Did it ever happen to you? You couldn’t shut your eyes at night and instead of falling asleep at 11 PM, you laid there until finally at 1 AM you dozed off.

Perhaps you started your bodyweight exercises at home and then realized you’re not as flexible as you thought. What about when the neighbor’s dog keeps barking all day long, not letting you focus on your freelance job from home. 

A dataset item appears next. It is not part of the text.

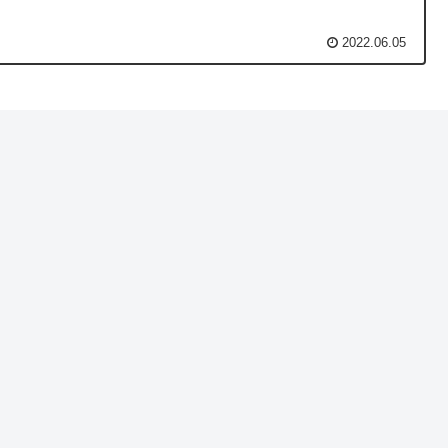
2022.06.05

Or maybe you responded to stress with more aggression than you expected and now it feels like you’re out of control. 

We, human beings, go through so much stuff daily. This is a part of our lives. Sometimes you just want to let your hair down and allow it to flow naturally. Reality often works the other way around though, you need to pour some effort into balancing your emotional health and making your body more flexible and mobile. 

This is your lucky day, as there is one thing in this life that could help you with your overall physical and emotional wellness. We’re talking about Yin yoga. Being a slow practice, yin yoga benefits all levels, both for beginners and the advanced. 

You need to implement yin yoga sessions into your routine. Why? – you may ask. Well, in the following blogpost you’re going to unravel 5 crucial benefits of yin yoga

Believe me, after learning the benefits, you’ll put on your comfy garment, jump on the yoga mat, and gently immerse in the soothing but challenging poses at the same time.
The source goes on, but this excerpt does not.